Scottish scientists successfully used somatic cell nuclear transfer in 1997 to create Dolly, the cloned sheep. This groundbreaking technique has the potential to produce stem cells for treating individuals with illnesses. Unlike using surplus embryos from in vitro fertilization clinics, this method minimizes the risk of rejection by the body. However, the successful harvesting of embryonic stem cells through somatic cell nuclear transfer has not been achieved yet. Nevertheless, medical professionals remain optimistic about this research.
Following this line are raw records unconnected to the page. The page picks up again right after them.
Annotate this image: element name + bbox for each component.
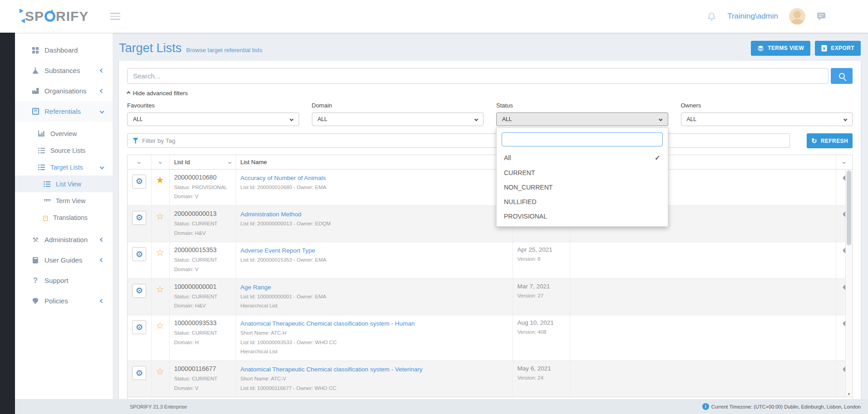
- logged-in-user[interactable]: Training\admin: [727, 12, 778, 21]
- column-menu-chevron[interactable]: [228, 161, 231, 163]
- chart-icon: [38, 131, 44, 136]
- search-input[interactable]: [127, 68, 829, 84]
- column-menu-chevron[interactable]: [159, 161, 162, 163]
- status-option-provisional[interactable]: PROVISIONAL: [497, 209, 668, 224]
- export-button[interactable]: EXPORT: [815, 41, 861, 56]
- list-name-link[interactable]: Anatomical Therapeutic Chemical classifi…: [241, 366, 423, 373]
- dashboard-icon: [32, 47, 39, 54]
- row-actions-button[interactable]: [132, 175, 146, 189]
- sidebar-item-term-view[interactable]: Term View: [15, 192, 113, 209]
- sidebar-item-user-guides[interactable]: User Guides: [15, 250, 113, 270]
- favourite-star-icon[interactable]: [156, 321, 164, 330]
- avatar[interactable]: [789, 8, 805, 24]
- owners-select[interactable]: ALL: [681, 112, 853, 126]
- gear-icon: [136, 287, 143, 295]
- row-status: Status: CURRENT: [174, 292, 231, 302]
- sidebar-item-source-lists[interactable]: Source Lists: [15, 142, 113, 159]
- notifications-button[interactable]: [707, 11, 716, 22]
- sidebar-item-overview[interactable]: Overview: [15, 125, 113, 142]
- filter-owners: Owners ALL: [681, 102, 853, 126]
- row-date: Apr 25, 2021: [518, 246, 565, 253]
- sidebar-item-dashboard[interactable]: Dashboard: [15, 40, 113, 60]
- status-option-current[interactable]: CURRENT: [497, 166, 668, 180]
- sidebar-item-referentials[interactable]: Referentials: [15, 101, 113, 122]
- sidebar-item-translations[interactable]: A* Translations: [15, 209, 113, 226]
- sidebar-item-target-lists[interactable]: Target Lists: [15, 159, 113, 175]
- row-hierarchical: Hierarchical List: [241, 301, 508, 311]
- chevron-down-icon: [99, 109, 104, 113]
- menu-toggle-icon[interactable]: [110, 11, 120, 22]
- filter-label: Status: [496, 102, 668, 109]
- row-status: Status: CURRENT: [174, 374, 231, 384]
- row-short-name: Short Name: ATC-H: [241, 328, 508, 338]
- terms-view-button[interactable]: TERMS VIEW: [751, 41, 810, 56]
- scrollbar-thumb[interactable]: [847, 170, 851, 245]
- sidebar-item-substances[interactable]: Substances: [15, 60, 113, 81]
- list-name-link[interactable]: Administration Method: [241, 211, 301, 218]
- sidebar-item-label: Translations: [53, 214, 88, 221]
- row-details: List Id: 200000000013 - Owner: EDQM: [241, 219, 508, 229]
- row-details: List Id: 200000015353 - Owner: EMA: [241, 255, 508, 265]
- row-actions-button[interactable]: [132, 211, 146, 225]
- list-name-link[interactable]: Anatomical Therapeutic Chemical classifi…: [241, 320, 415, 327]
- sidebar-item-policies[interactable]: Policies: [15, 291, 113, 311]
- sidebar-item-support[interactable]: Support: [15, 270, 113, 291]
- favourite-star-icon[interactable]: [156, 212, 164, 221]
- row-domain: Domain: V: [174, 192, 231, 201]
- row-details: List Id: 100000000001 - Owner: EMA: [241, 292, 508, 302]
- search-button[interactable]: [831, 68, 853, 84]
- row-actions-button[interactable]: [132, 320, 146, 334]
- scrollbar-down-arrow[interactable]: ▼: [846, 392, 852, 396]
- domain-select[interactable]: ALL: [312, 112, 484, 126]
- list-name-link[interactable]: Age Range: [241, 284, 271, 291]
- info-icon: i: [702, 403, 709, 410]
- brand-logo[interactable]: SPRIFY: [25, 9, 89, 24]
- status-option-all[interactable]: All: [497, 150, 668, 166]
- flask-icon: [33, 68, 39, 74]
- sidebar-item-administration[interactable]: Administration: [15, 229, 113, 250]
- referentials-icon: [32, 108, 39, 115]
- top-header: SPRIFY Training\admin: [0, 0, 868, 33]
- advanced-filters-toggle[interactable]: Hide advanced filters: [127, 90, 188, 97]
- status-option-non-current[interactable]: NON_CURRENT: [497, 180, 668, 195]
- chevron-left-icon: [99, 68, 104, 73]
- table-scrollbar[interactable]: ▼: [845, 170, 852, 397]
- sidebar-item-label: Source Lists: [50, 147, 85, 154]
- filter-label: Domain: [312, 102, 484, 109]
- favourite-star-icon[interactable]: [156, 367, 164, 376]
- list-name-link[interactable]: Accuracy of Number of Animals: [241, 175, 326, 181]
- sidebar-item-list-view[interactable]: List View: [15, 175, 113, 192]
- header-right: Training\admin: [707, 8, 868, 24]
- column-header-list-name[interactable]: List Name: [241, 159, 267, 166]
- favourite-star-icon[interactable]: [156, 175, 164, 185]
- feedback-button[interactable]: [816, 12, 826, 21]
- list-id: 200000010680: [174, 174, 231, 181]
- row-domain: Domain: H&V: [174, 229, 231, 238]
- row-domain: Domain: V: [174, 265, 231, 274]
- column-header-list-id[interactable]: List Id: [174, 159, 190, 166]
- row-actions-button[interactable]: [132, 366, 146, 380]
- gear-icon: [136, 250, 143, 258]
- row-actions-button[interactable]: [132, 284, 146, 298]
- sidebar-item-organisations[interactable]: Organisations: [15, 81, 113, 101]
- favourites-select[interactable]: ALL: [127, 112, 299, 126]
- column-menu-chevron[interactable]: [843, 161, 845, 163]
- row-actions-button[interactable]: [132, 247, 146, 261]
- filters-row: Favourites ALL Domain ALL Status: [127, 102, 853, 126]
- status-select[interactable]: ALL: [496, 112, 668, 126]
- chevron-left-icon: [99, 88, 104, 93]
- list-name-link[interactable]: Adverse Event Report Type: [241, 247, 316, 254]
- column-menu-chevron[interactable]: [138, 161, 141, 163]
- row-domain: Domain: H&V: [174, 301, 231, 311]
- refresh-button[interactable]: REFRESH: [807, 133, 853, 148]
- favourite-star-icon[interactable]: [156, 248, 164, 257]
- tag-filter-input[interactable]: Filter by Tag: [127, 133, 790, 148]
- favourite-star-icon[interactable]: [156, 285, 164, 294]
- status-dropdown: All CURRENT NON_CURRENT NULLIFIED: [496, 127, 668, 227]
- brand-text-suffix: RIFY: [56, 9, 89, 24]
- page-header: Target Lists Browse target referential l…: [119, 38, 861, 58]
- chevron-down-icon: [99, 165, 104, 169]
- row-status: Status: CURRENT: [174, 328, 231, 338]
- status-dropdown-search-input[interactable]: [502, 132, 663, 146]
- status-option-nullified[interactable]: NULLIFIED: [497, 195, 668, 209]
Scientists have developed a technique to generate brain cells that possess the same genes as those naturally occurring in an individual’s brain. This involves extracting skin from the patient, which is then utilized to generate stem cells capable of differentiating into brain cells. As a result, previously unobtainable cells can now be examined within a laboratory environment, leading to significant insights into the person’s neurological state.
In the future, challenging organ biopsies such as the liver, heart, and other organs could benefit from similar techniques. At present, researchers are generating various brain cells using skin samples from individuals diagnosed with schizophrenia and bipolar depression. The objective is to examine the impact of standard psychological medications, such as lithium, on these cells in a laboratory environment. Utilizing our selection of brain cell lines as testing platforms will facilitate the exploration of novel drugs. This research is projected to commence within a few years. Previously, scientists were limited to studying post-mortem brain tissue obtained from individuals with conditions like schizophrenia.